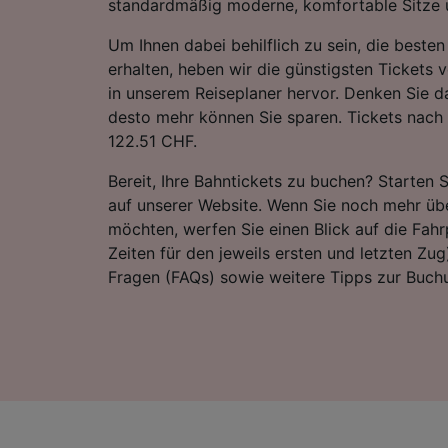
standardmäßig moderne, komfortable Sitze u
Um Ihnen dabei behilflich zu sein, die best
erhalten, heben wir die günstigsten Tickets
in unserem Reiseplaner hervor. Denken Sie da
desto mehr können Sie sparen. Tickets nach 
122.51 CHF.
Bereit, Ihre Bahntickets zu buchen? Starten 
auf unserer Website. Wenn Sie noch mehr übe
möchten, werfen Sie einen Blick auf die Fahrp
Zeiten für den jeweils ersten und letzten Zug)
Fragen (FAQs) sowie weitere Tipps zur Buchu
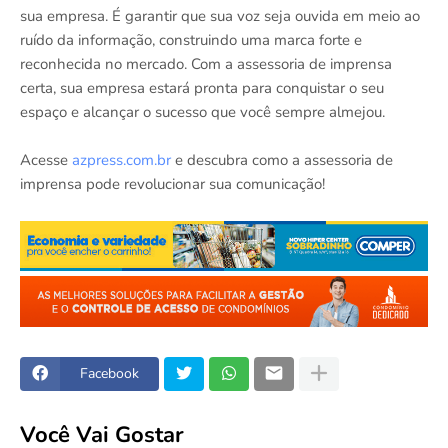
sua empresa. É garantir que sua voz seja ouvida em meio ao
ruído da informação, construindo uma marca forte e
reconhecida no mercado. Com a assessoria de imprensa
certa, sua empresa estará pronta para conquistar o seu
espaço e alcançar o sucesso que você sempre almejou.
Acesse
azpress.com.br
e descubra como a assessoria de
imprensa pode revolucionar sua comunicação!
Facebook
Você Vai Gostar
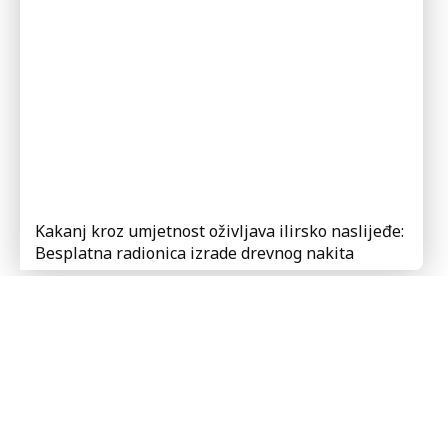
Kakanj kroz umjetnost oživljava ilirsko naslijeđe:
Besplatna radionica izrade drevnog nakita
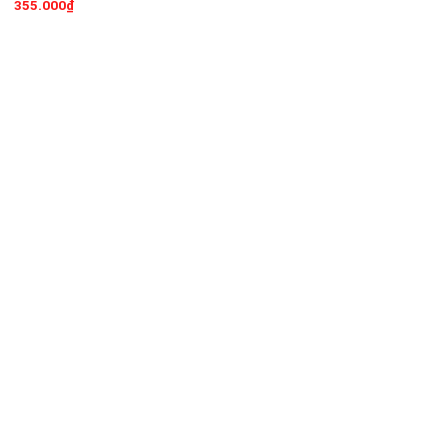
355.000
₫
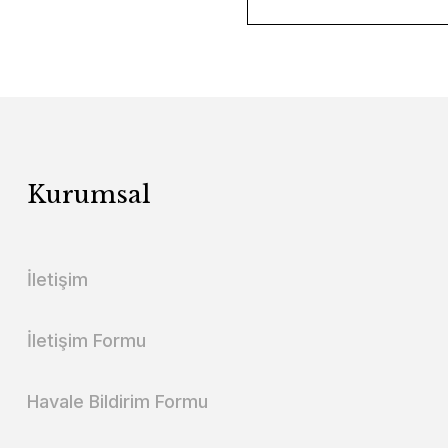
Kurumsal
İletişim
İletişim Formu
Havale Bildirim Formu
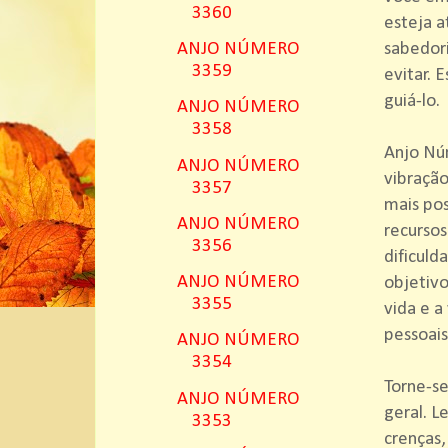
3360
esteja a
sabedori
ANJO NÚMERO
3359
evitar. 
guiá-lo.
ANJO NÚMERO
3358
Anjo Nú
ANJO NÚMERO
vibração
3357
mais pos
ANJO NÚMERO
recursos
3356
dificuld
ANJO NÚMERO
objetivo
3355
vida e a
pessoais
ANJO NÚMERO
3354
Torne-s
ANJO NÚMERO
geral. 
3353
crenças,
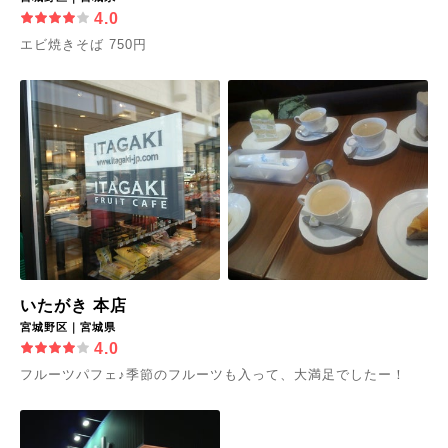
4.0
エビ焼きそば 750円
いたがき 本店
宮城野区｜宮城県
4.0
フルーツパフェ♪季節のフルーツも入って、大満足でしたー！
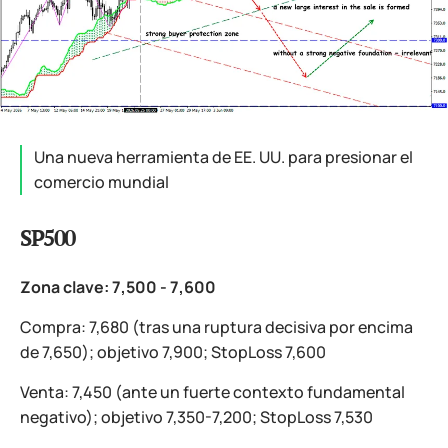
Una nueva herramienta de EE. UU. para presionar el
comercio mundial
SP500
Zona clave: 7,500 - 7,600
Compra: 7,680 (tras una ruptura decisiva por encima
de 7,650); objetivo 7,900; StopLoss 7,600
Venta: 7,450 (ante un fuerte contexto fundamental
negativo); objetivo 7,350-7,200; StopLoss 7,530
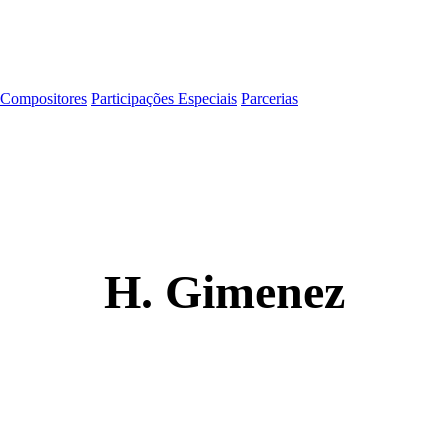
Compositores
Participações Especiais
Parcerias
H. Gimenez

● **TASK DESCRIPTION**
Output the data above exactly, excluding images.

● **YOUR RESPONSE**
standardmäßig moderne, komfortable Sitze u
Um Ihnen dabei behilflich zu sein, die best
erhalten, heben wir die günstigsten Tickets
in unserem Reiseplaner hervor. Denken Sie da
desto mehr können Sie sparen. Tickets nach 
122.51 CHF.
Bereit, Ihre Bahntickets zu buchen? Starten 
auf unserer Website. Wenn Sie noch mehr übe
möchten, werfen Sie einen Blick auf die Fahrp
Zeiten für den jeweils ersten und letzten Zug)
Fragen (FAQs) sowie weitere Tipps zur Buchu
sua empresa. É garantir que sua voz seja ouvida em meio ao
ruído da informação, construindo uma marca forte e
reconhecida no mercado. Com a assessoria de imprensa
certa, sua empresa estará pronta para conquistar o seu
espaço e alcançar o sucesso que você sempre almejou.
Acesse
azpress.com.br
e descubra como a assessoria de
imprensa pode revolucionar sua comunicação!
Facebook
Você Vai Gostar
Kakanj kroz umjetnost oživljava ilirsko naslijeđe:
Besplatna radionica izrade drevnog nakita
355.000
₫
Kurumsal
İletişim
İletişim Formu
Havale Bildirim Formu
3360
esteja a
sabedori
ANJO NÚMERO
3359
evitar. 
guiá-lo.
ANJO NÚMERO
3358
Anjo Nú
ANJO NÚMERO
vibração
3357
mais pos
ANJO NÚMERO
recursos
3356
dificuld
ANJO NÚMERO
objetivo
3355
vida e a
pessoais
ANJO NÚMERO
3354
Torne-s
ANJO NÚMERO
geral. 
3353
crenças,
4.0
エビ焼きそば 750円
いたがき 本店
宮城野区｜宮城県
4.0
フルーツパフェ♪季節のフルーツも入って、大満足でしたー！
Una nueva herramienta de EE. UU. para presionar el
comercio mundial
SP500
Zona clave: 7,500 - 7,600
Compra: 7,680 (tras una ruptura decisiva por encima
de 7,650); objetivo 7,900; StopLoss 7,600
Venta: 7,450 (ante un fuerte contexto fundamental
negativo); objetivo 7,350-7,200; StopLoss 7,530
Compositores
Participações Especiais
Parcerias
H. Gimenez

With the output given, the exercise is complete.